Pattinson and Kravitz nail it. They are fully submerged in the pain of this world, which, surprise—doesn’t look too different from our own. But they put one foot in front of the other until it leads them closer to the light, to an answer, to something that might be the truth to set them free. Reeves’ has a great noir-western here, but maybe even a better love story.
The world here too is rich, dark and dangerous and almost hyper realistic. I loved the action, which does that incredible thing of obstructing the violence so as to deny confirmation—leaving your terrible imagination to run wild wondering what a ruined face actually looks like, the denied gratification that onscreen violence should never provoke taken away like sweet candy from a sourpuss baby.
I’m thinking of this old video game called Pathologic. It’s about a rotting town, slowly dying, yet still fighting violent tooth and nail to survive. You come in as different characters to investigate. What happened? What is happening? These questions lead you to the root, back to the core—a well of water poisoned by slaughtered animals’ toxic blood. The town is literally rotting. You’re literally in the bowels of hell. It’s all fucked, there’s no justice.
Except when that terrible truth is discovered, it begins life again. As hard as it is, the town can heal from this. Those lost can’t be brought back. And maybe the trauma of the years of suffering will linger forever. But there’s a chance. There’s hope.

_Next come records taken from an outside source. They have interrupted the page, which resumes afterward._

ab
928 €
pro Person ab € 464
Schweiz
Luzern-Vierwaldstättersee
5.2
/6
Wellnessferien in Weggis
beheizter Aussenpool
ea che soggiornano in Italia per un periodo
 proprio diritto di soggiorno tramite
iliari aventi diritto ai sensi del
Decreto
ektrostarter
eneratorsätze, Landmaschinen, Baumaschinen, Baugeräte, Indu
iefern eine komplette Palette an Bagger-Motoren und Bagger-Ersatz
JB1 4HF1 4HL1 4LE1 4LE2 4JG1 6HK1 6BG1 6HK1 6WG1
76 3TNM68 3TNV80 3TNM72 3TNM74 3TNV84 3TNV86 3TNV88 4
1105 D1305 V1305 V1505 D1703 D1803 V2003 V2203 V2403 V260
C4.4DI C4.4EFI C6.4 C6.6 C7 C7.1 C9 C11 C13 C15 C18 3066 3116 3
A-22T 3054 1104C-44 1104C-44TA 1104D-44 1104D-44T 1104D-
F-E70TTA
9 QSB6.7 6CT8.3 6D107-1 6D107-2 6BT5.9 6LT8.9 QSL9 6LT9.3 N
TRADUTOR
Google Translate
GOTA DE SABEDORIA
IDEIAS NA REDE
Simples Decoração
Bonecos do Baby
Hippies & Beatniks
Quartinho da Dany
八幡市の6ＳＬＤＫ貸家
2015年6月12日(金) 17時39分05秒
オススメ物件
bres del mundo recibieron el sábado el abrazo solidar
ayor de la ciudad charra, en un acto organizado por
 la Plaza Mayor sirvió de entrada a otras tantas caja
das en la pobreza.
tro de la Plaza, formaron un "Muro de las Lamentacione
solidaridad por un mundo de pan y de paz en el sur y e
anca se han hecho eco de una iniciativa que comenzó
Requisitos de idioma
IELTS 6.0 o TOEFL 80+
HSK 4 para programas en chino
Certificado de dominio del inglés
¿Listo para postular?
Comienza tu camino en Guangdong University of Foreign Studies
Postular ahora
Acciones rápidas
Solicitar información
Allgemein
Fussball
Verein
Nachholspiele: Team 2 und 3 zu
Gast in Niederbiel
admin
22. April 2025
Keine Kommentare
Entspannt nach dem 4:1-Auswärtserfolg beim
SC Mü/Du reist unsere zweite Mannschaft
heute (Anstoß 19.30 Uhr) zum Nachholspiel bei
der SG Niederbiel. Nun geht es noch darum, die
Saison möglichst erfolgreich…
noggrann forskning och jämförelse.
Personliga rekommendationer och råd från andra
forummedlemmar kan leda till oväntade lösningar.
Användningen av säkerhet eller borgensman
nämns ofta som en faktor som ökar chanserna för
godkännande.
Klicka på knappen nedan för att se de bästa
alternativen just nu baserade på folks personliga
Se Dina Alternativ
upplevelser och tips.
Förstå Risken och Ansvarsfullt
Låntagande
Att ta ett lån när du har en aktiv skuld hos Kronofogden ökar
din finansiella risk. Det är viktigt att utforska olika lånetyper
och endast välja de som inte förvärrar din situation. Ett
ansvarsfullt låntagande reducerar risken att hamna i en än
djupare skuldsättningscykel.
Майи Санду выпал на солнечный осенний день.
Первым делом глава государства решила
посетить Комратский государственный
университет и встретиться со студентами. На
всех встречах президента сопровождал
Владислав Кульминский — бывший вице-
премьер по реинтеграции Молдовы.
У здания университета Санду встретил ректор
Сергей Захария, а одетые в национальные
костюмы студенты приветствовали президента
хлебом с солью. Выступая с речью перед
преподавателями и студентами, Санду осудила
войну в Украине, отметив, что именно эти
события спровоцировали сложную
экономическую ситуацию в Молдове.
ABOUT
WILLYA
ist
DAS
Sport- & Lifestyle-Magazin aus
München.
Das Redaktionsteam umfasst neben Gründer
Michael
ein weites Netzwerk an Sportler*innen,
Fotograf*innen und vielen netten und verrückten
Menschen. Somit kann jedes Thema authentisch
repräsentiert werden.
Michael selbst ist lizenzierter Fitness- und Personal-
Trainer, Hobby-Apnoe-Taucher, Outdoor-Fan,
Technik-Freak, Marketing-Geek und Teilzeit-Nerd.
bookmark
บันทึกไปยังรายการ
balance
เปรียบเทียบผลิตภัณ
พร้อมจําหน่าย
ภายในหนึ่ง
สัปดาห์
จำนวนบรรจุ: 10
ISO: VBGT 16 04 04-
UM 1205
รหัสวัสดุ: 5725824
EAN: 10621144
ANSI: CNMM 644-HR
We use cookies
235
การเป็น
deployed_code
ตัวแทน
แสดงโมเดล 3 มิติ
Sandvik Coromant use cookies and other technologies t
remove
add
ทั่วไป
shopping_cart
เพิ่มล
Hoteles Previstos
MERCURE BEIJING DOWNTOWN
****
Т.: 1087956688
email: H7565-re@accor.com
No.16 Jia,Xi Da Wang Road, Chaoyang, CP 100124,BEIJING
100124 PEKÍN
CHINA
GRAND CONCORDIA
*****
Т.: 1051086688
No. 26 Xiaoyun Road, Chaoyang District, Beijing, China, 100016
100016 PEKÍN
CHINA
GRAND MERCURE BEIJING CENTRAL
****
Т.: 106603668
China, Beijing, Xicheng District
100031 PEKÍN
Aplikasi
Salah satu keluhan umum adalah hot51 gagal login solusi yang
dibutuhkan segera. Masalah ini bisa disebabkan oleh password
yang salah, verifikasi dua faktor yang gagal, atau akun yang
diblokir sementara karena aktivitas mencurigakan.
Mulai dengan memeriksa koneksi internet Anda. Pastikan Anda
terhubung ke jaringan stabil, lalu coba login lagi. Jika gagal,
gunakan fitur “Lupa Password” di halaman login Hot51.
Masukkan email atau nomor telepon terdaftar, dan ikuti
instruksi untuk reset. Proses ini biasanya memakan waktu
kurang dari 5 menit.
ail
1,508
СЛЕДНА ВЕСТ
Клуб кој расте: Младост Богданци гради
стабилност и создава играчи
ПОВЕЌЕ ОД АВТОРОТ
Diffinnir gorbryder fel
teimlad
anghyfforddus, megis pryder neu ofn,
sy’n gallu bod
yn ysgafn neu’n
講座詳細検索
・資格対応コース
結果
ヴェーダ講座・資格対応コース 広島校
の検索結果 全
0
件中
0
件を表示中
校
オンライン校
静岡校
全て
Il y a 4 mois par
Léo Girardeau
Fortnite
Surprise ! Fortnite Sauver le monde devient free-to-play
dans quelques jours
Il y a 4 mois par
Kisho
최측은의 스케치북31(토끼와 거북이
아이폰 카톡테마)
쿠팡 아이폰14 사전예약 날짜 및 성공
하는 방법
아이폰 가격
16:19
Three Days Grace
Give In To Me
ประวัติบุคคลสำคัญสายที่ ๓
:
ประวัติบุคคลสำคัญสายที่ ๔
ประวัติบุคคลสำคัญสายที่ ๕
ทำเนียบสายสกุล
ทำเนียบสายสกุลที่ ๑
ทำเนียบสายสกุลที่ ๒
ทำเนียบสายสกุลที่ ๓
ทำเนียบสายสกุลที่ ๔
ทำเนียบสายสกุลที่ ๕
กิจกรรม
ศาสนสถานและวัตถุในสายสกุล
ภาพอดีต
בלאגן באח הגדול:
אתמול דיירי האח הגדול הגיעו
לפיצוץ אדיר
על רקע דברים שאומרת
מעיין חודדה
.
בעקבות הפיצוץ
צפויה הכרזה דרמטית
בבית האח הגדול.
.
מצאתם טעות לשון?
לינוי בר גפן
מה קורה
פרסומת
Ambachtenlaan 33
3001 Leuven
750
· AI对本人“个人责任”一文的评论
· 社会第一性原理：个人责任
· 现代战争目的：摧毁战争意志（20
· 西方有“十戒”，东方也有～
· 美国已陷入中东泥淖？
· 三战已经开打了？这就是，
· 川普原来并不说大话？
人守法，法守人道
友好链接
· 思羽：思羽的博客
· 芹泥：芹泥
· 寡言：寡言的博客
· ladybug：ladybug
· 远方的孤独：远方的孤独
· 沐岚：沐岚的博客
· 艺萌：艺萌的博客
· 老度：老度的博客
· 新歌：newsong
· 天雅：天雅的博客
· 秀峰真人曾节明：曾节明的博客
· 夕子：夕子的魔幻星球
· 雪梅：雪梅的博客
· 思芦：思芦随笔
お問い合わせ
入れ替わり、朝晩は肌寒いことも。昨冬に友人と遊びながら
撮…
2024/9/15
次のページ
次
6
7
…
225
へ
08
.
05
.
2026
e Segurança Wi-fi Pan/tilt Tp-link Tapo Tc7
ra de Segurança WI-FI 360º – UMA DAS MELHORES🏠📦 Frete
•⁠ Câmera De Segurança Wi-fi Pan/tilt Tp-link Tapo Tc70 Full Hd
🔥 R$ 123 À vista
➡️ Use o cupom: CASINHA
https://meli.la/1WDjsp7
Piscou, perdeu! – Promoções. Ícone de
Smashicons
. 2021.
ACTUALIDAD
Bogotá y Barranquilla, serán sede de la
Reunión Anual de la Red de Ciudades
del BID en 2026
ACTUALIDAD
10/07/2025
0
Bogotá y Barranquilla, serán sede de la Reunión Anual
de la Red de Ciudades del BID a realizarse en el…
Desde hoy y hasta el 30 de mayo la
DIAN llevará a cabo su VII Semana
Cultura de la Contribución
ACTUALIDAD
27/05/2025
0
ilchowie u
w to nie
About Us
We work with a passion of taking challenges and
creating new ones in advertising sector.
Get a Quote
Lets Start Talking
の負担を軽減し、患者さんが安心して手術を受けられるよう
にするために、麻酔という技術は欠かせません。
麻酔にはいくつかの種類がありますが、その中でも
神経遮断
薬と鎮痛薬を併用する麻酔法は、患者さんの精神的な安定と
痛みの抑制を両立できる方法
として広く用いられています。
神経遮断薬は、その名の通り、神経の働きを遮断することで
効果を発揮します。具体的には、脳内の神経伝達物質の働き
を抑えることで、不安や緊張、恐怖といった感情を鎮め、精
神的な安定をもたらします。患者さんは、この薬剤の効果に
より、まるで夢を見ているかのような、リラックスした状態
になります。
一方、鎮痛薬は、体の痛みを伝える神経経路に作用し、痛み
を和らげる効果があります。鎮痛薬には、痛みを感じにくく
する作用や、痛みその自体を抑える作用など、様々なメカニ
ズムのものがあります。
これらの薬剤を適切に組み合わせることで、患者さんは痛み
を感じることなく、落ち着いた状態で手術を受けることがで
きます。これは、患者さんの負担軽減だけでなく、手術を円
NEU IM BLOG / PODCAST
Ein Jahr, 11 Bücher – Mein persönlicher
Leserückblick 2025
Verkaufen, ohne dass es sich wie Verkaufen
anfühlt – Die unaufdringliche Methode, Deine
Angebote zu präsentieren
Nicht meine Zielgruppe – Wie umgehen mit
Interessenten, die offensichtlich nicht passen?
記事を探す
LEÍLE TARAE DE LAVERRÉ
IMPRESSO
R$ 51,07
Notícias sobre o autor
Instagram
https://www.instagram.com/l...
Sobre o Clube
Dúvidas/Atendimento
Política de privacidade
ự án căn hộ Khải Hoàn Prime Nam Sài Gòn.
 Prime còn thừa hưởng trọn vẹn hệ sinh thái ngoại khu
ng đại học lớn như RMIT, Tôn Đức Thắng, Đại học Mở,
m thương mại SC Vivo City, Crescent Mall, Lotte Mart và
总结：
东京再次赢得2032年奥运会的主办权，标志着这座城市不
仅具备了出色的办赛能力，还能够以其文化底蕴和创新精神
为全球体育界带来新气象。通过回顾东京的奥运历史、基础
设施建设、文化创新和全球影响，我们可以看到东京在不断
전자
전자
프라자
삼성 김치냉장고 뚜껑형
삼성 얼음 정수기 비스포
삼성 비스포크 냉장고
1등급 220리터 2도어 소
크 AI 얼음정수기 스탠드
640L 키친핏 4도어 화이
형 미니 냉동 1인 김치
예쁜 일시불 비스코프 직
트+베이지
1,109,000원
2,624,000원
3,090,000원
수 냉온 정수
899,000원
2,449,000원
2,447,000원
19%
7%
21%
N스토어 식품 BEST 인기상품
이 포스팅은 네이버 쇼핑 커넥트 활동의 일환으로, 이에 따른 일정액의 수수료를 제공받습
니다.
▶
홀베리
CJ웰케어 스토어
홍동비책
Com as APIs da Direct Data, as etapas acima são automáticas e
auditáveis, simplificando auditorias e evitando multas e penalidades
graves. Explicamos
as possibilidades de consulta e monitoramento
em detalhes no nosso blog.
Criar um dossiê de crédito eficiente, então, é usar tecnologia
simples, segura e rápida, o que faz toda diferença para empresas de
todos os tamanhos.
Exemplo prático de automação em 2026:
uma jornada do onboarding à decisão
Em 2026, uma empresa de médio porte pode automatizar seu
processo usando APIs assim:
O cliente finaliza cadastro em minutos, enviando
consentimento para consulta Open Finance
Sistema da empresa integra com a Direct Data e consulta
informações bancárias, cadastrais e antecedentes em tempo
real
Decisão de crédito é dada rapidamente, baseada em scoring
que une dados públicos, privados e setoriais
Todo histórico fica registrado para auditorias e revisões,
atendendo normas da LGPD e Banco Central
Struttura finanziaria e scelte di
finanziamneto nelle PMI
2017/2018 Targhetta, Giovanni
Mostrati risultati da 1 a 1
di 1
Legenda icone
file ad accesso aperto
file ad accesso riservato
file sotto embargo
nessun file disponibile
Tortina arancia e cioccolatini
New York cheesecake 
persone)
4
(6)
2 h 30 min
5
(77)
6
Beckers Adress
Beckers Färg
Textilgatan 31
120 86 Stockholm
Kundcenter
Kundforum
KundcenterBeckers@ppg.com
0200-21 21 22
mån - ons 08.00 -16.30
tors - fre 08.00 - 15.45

There’s hope at the core of this Batman. It’s almost as senseless as chaos itself, but it’s there, and it’s marvelous. And yes, Reeves’ does justify just about all 3 hours of this. How you could have a love story disguised as a noir-western, dressed in a vessel of political and socioeconomic vengeance, looking like a proper “whodunit,” be anything less than—we’re not out for settling for good here. We’re after greatness. We’re asking for a second chance. This is hope, after all, as improbable and frightening and challenging and precious as it always has been.